EXERCISE REQUIREMENTS. The answer must be every line of the records below that contains the word "Adicionar".

(Saved entries)
****
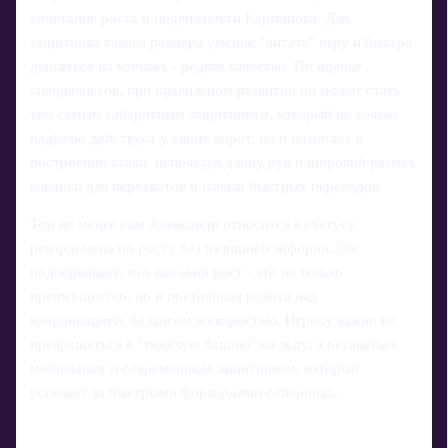
сочетание роста и подвижности Карманова. Для
защитника такого размера умение "читать" игру и быстро
двигаться на коньках - редкое качество. По оценке
специалистов, при правильном развитии он может стать
тем самым габаритным защитником, который не только
надёжно действует у своих ворот, но и помогает в
построении атаки, используя длину рук и широкий размах
клюшки для перехватов и начала быстрых переходов.
Тем не менее сам Александр относится к статусу
рекордсмена по росту без излишней эйфории. Он
подчёркивает, что высокий рост - это не только
преимущество, но и постоянная работа над
координацией, балансом и скоростью. Игроку важно не
превращаться в "тяжёлую башню" на льду, а оставаться
мобильным и современным защитником, который
успевает за быстрыми форвардами соперника.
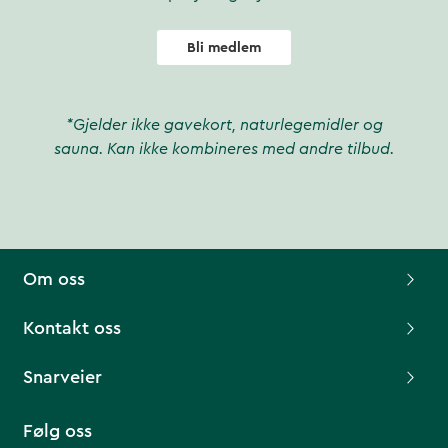
Bli medlem
*Gjelder ikke gavekort, naturlegemidler og
sauna. Kan ikke kombineres med andre tilbud.
Om oss
Kontakt oss
Snarveier
Følg oss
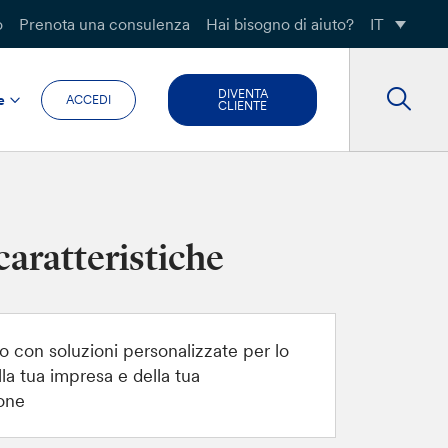
o
Prenota una consulenza
Hai bisogno di aiuto?
IT
DIVENTA
e
ACCEDI
CLIENTE
caratteristiche
o con soluzioni personalizzate per lo
la tua impresa e della tua
one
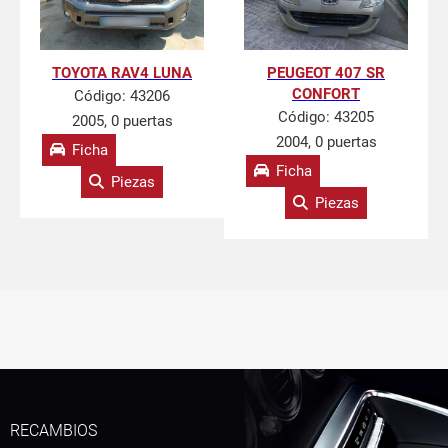
TOYOTA RAV4 LUNA
PEUGEOT 407 SR
CONFORT
Código:
43206
Código:
43205
2005, 0 puertas
2004, 0 puertas
Ficha
Ficha
Piezas
Piezas
RECAMBIOS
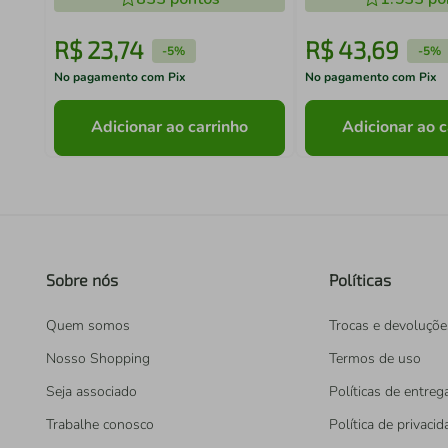
R$
23
,
74
R$
43
,
69
-
5%
-
5%
No pagamento com Pix
No pagamento com Pix
Adicionar ao carrinho
Adicionar ao c
Sobre nós
Políticas
Quem somos
Trocas e devoluçõe
Nosso Shopping
Termos de uso
Seja associado
Políticas de entreg
Trabalhe conosco
Política de privaci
****
SOLUTION FOR THIS PROBLEM.
Adicionar ao carrinho
Adicionar ao c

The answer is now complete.